Jacobellis v. Ohio, 378 U.S. 184 (1964), was a United States Supreme Court decision handed down in 1964 involving whether the state of Ohio could, consistent with the First Amendment, ban the showing of the Louis Malle film The Lovers (Les Amants), which the state had deemed obscene.

==Background==
Nico Jacobellis, manager of the Heights Art Theatre in the Coventry Village neighborhood of Cleveland Heights, Ohio, was charged with two counts of possessing and exhibiting an obscene film in [378 U.S. 184, 186] violation of Ohio Revised Code (1963 Supp.), convicted and ordered by a judge of the Cuyahoga County Court of Common Pleas to pay fines of $500 on the first count and $2,000 on the second, or if the fines were not paid, to be incarcerated at the workhouse, for exhibiting the film. Jacobellis' conviction was upheld by the Ohio Court of Appeals and the Supreme Court of Ohio.

==Supreme Court==
The Supreme Court of the United States reversed the conviction by ruling that the film was not obscene and so was constitutionally protected. However, the Court could not agree as to a rationale, yielding four different opinions from the majority. No opinion, including the two dissenting ones, had the support of more than two justices. The decision was announced by William J. Brennan, but his opinion was joined only by Justice Arthur Goldberg.

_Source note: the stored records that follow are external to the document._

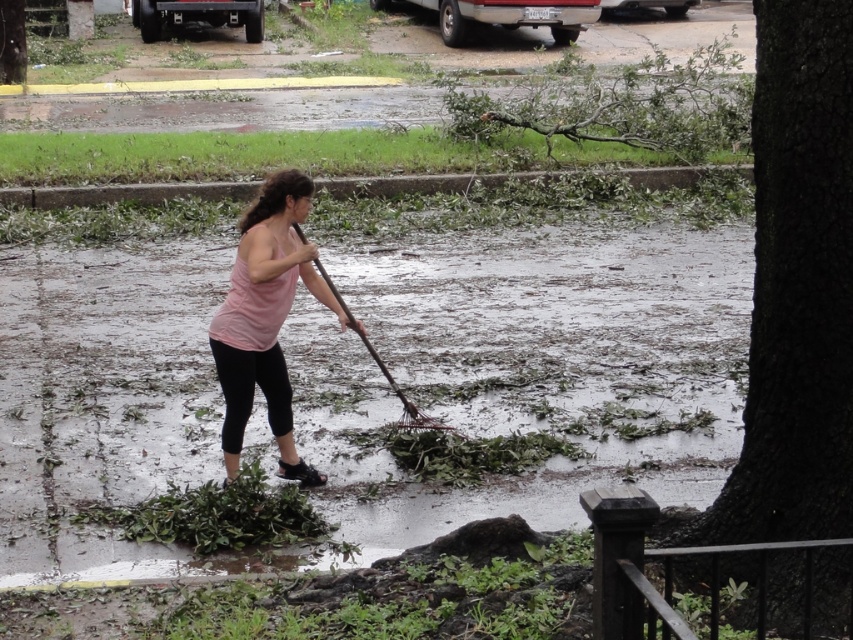 You are a delivery person who needs to deliver a package to the woman in the scene. You see the pink fabric tank top at center and the brown wooden rake at center. Which object is closer to the left side of the scene?

The pink fabric tank top at center is to the left of the brown wooden rake at center, so it is closer to the left side of the scene.

Consider the image. You are a passerby observing the woman cleaning the debris. Which item is positioned lower on her body between the pink fabric tank top at center and the brown wooden rake at center?

The pink fabric tank top at center is located below the brown wooden rake at center, so it is positioned lower on her body.

You are a fashion designer observing a woman in a storm cleanup scene. You notice the pink fabric tank top at center and the brown wooden rake at center. Which clothing item is narrower in width?

The pink fabric tank top at center has a lesser width compared to the brown wooden rake at center, so the pink fabric tank top at center is narrower in width. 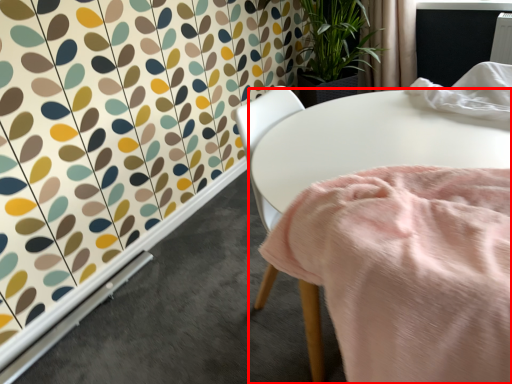 Question: In this image, where is table (annotated by the red box) located relative to curtain?

Choices:
 (A) right
 (B) left

Answer: (B) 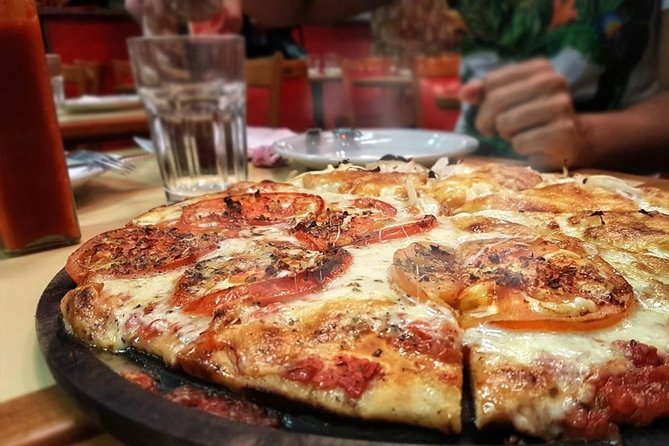 The height and width of the screenshot is (446, 669). I want to click on fork, so click(x=118, y=167).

Justice Hugo Black, joined by Justice William O. Douglas, reiterated his well-known view that the First Amendment does not permit censorship of any kind. Chief Justice Earl Warren, in dissent, decried the confused state of the Court's obscenity jurisprudence and argued that Ohio's action was consistent with the Court's decision in Roth v. United States and furthered important state interests. Justice John Marshall Harlan II also dissented; he believed that states should have "wide, but not federally unrestricted" power to ban obscene films.

The most famous opinion from Jacobellis, however, was Justice Potter Stewart's concurrence, stating that the Constitution protected all obscenity except "hard-core pornography". He wrote, "I shall not today attempt further to define the kinds of material I understand to be embraced within that shorthand description; and perhaps I could never succeed in intelligibly doing so. But I know it when I see it, and the motion picture involved in this case is not that."

==Subsequent developments==
The Court's obscenity jurisprudence would remain fragmented until 1973's Miller v. California.